Early in my years in practice, I had the privilege of taking care of a patient that truly understood how important her family and her community were. Helen had several attentive daughters and granddaughters that not only took care of her but also treated her with respect and love. They saw in her the wisdom that comes with age and the caring that comes from forgiving. As difficult as her life had become (she had diabetes, heart disease and arthritis), she never faulted her care givers nor tried to turn her pain into pain for others. But one of her greatest gifts to those around her was her ability to love and forgive. I put those two words together because they very much depended on one another. A capacity to love can be restricted without a capacity to forgive no matter how great the transgression and no matter how great the pain inflicted.

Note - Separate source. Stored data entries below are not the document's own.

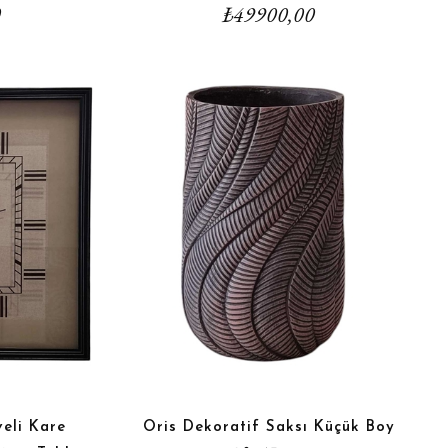
0
₺
49900,00
eli Kare
Oris Dekoratif Saksı Küçük Boy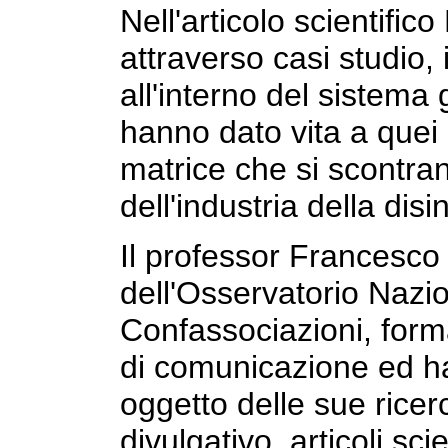
Nell'articolo scientifico
attraverso casi studio,
all'interno del sistema 
hanno dato vita a quei 
matrice che si scontran
dell'industria della dis
Il professor Francesco
dell'Osservatorio Nazi
Confassociazioni, form
di comunicazione ed ha
oggetto delle sue ricer
divulgativo, articoli sci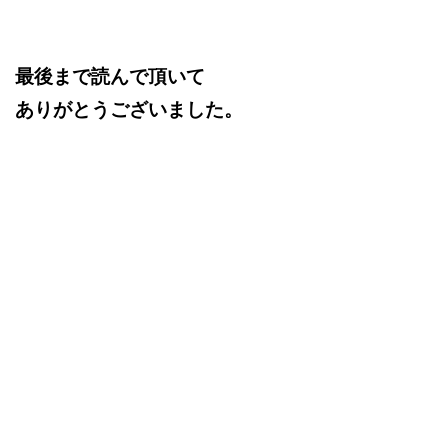
最後まで読んで頂いて
ありがとうございました。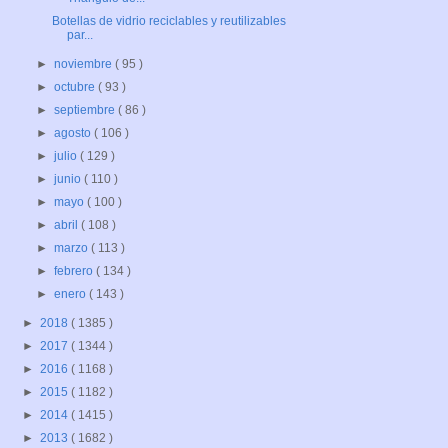
Botellas de vidrio reciclables y reutilizables
par...
►
noviembre
( 95 )
►
octubre
( 93 )
►
septiembre
( 86 )
►
agosto
( 106 )
►
julio
( 129 )
►
junio
( 110 )
►
mayo
( 100 )
►
abril
( 108 )
►
marzo
( 113 )
►
febrero
( 134 )
►
enero
( 143 )
►
2018
( 1385 )
►
2017
( 1344 )
►
2016
( 1168 )
►
2015
( 1182 )
►
2014
( 1415 )
►
2013
( 1682 )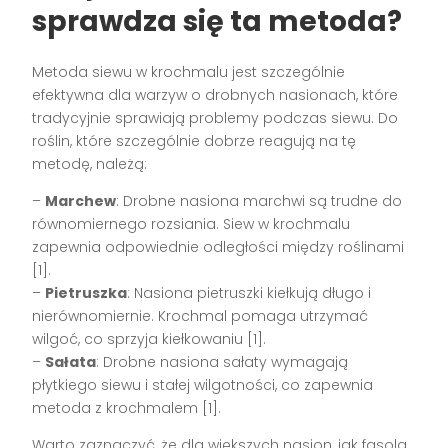
sprawdza się ta metoda?
Metoda siewu w krochmalu jest szczególnie
efektywna dla warzyw o drobnych nasionach, które
tradycyjnie sprawiają problemy podczas siewu. Do
roślin, które szczególnie dobrze reagują na tę
metodę, należą:
–
Marchew
: Drobne nasiona marchwi są trudne do
równomiernego rozsiania. Siew w krochmalu
zapewnia odpowiednie odległości między roślinami
[1].
–
Pietruszka
: Nasiona pietruszki kiełkują długo i
nierównomiernie. Krochmal pomaga utrzymać
wilgoć, co sprzyja kiełkowaniu [1].
–
Sałata
: Drobne nasiona sałaty wymagają
płytkiego siewu i stałej wilgotności, co zapewnia
metoda z krochmalem [1].
Warto zaznaczyć, że dla większych nasion, jak fasola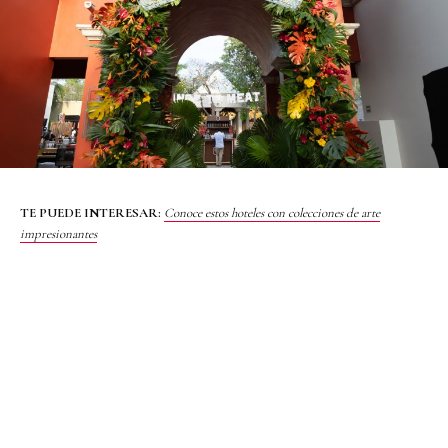
TE PUEDE INTERESAR:
Conoce estos hoteles con colecciones de arte
impresionantes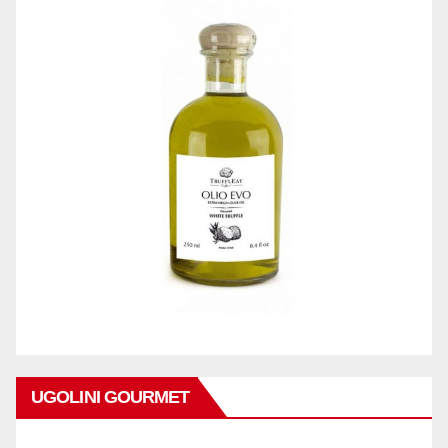
UGOLINI GOURMET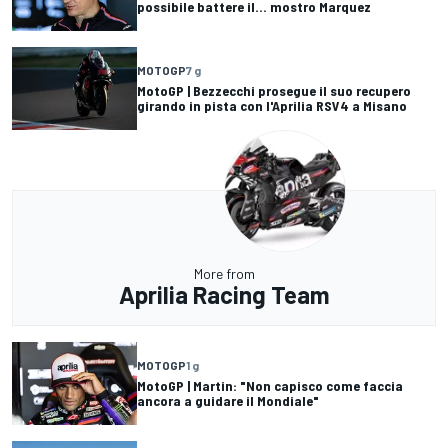
possibile battere il... mostro Marquez
MOTOGP
7 g
MotoGP | Bezzecchi prosegue il suo recupero
girando in pista con l'Aprilia RSV4 a Misano
More from
Aprilia Racing Team
MOTOGP
1 g
MotoGP | Martin: "Non capisco come faccia
ancora a guidare il Mondiale"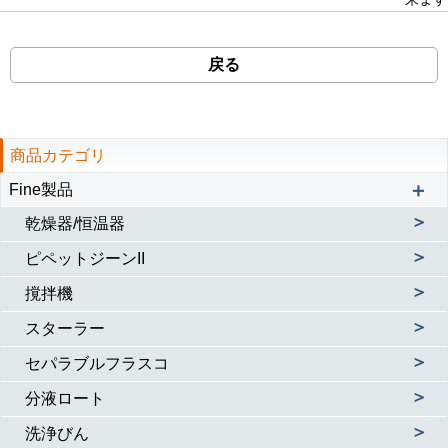
戻る
商品カテゴリ
＋
Fine製品
＞
乾燥器/恒温器
＞
ピペットジーンII
＞
撹拌機
＞
スターラー
＞
セパラブルフラスコ
＞
分液ロート
＞
洗浄びん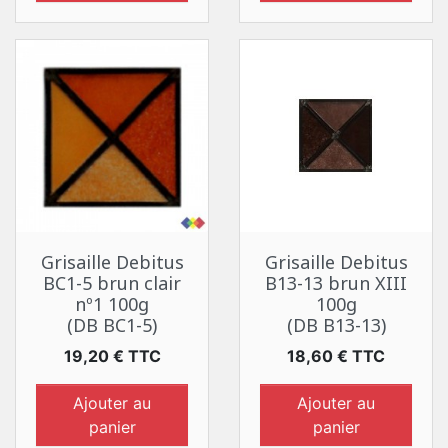
Grisaille Debitus
Grisaille Debitus
BC1-5 brun clair
B13-13 brun XIII
nº1 100g
100g
(DB BC1-5)
(DB B13-13)
Prix
Prix
19,20 € TTC
18,60 € TTC
Ajouter au
Ajouter au
panier
panier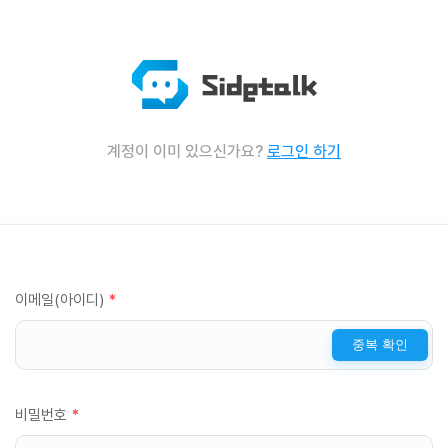
계정이 이미 있으신가요?
로그인 하기
이메일(아이디)
*
중복 확인
비밀번호
*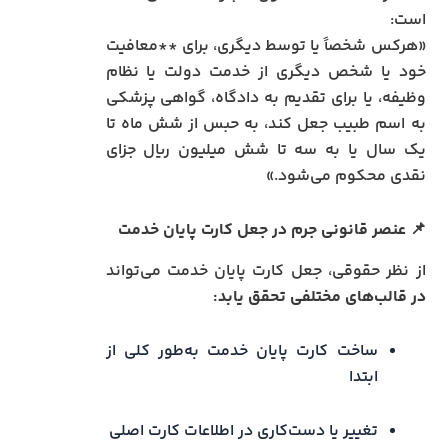
است:
«هرکس شخصاً یا توسط دیگری، برای **معافیت
خود یا شخص دیگری از خدمت دولت یا نظام
وظیفه، یا برای تقدیم به دادگاه، گواهی پزشکی
به اسم طبیب جعل کند، به حبس از شش ماه تا
یک سال یا به سه تا شش میلیون ریال جزای
نقدی محکوم می‌شود.»
📌
عنصر قانونی جرم در جعل کارت پایان خدمت
از نظر حقوقی، جعل کارت پایان خدمت می‌تواند
در قالب‌های مختلفی تحقق یابد:
ساخت کارت پایان خدمت به‌طور کلی از
ابتدا
تغییر یا دست‌کاری در اطلاعات کارت اصلی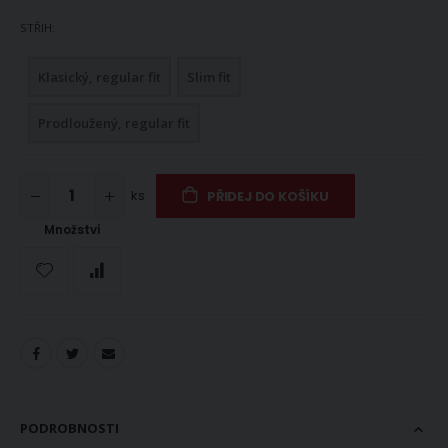
STŘIH
Klasický, regular fit
Slim fit
Prodloužený, regular fit
ks
PŘIDEJ DO KOŠÍKU
Množství
PODROBNOSTI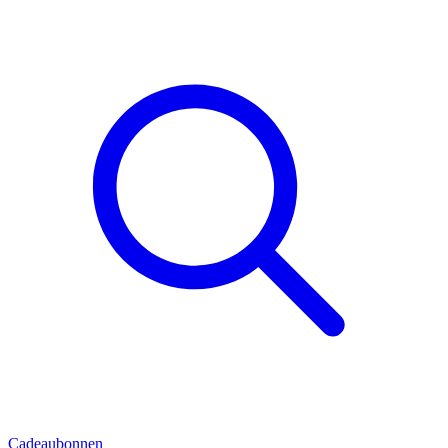
Cadeaubonnen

Many patients have helped me see the healing power of love but it was this dear lady that helped all of us see the role of forgiveness in creating a heart big enough to love unconditionally. When her granddaughters would come into the room, her face would light up and she would listen to them, share a story or two of her own and then listen to them some more. When they had to run to this activity or that appointment, she cherished the time she had with them rather than fault them for leaving 'too soon'. She accepted what was given and did not fret over what was not. With her own daughters, she thanked them for each kindness and understood the demands of their lives that might call them away from her own care. Because of that, her children and grandchildren always had someone present or nearby to meet her needs. Her love was returned tenfold because it was not expected or required

How simple it would be for all of us to adopt her outlook on life. Forgiving, loving and cherishing the relationships that sustain us would eliminate so much of the stress we bring into our lives. The hallmark of medicine could again be relationship centered care so embodied by that old family physician that made rounds in a horse and buggy. We could see the art of medicine again stand beside the science of medicine as equal partners. And we would again look at the patient and the physician as human beings trying to create a healthier place for all of us to live and work.

A friend of mine, Erie Chapman, has written a book called Radical Loving Care. As you travel through the pages of that book (and others he has written), you are drawn into a world of possibility for today's health care environment. So if you don't have a Helen as your patient, you might visit what Erie has to say. I think they are both trying to tell us something.